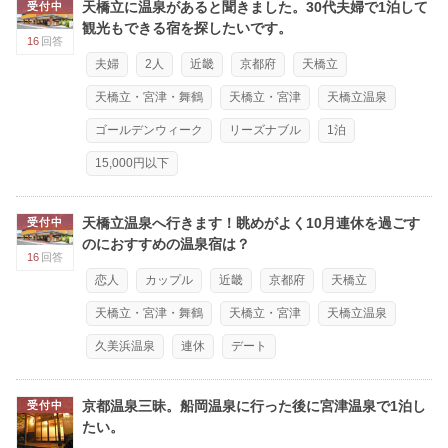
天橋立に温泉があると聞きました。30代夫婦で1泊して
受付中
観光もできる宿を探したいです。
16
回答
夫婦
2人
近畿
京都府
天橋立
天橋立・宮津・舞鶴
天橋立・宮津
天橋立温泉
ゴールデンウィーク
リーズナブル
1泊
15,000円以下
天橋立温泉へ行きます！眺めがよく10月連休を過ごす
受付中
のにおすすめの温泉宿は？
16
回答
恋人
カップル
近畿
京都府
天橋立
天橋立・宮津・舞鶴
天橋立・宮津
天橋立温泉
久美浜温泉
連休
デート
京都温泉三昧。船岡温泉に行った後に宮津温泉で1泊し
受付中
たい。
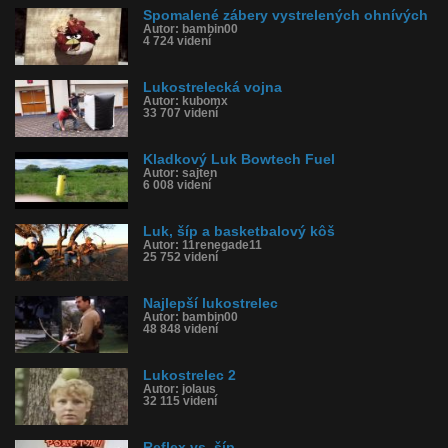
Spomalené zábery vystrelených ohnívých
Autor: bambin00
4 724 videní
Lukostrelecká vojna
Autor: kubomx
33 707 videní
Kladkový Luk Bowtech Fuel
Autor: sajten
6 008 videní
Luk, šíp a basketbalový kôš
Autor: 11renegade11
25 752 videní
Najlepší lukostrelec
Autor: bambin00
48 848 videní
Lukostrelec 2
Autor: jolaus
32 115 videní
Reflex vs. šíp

================

• Work task
When a line in the material above contains the word "videní", copy that line out.

• Solution to this task
4 724 videní
33 707 videní
6 008 videní
25 752 videní
48 848 videní
32 115 videní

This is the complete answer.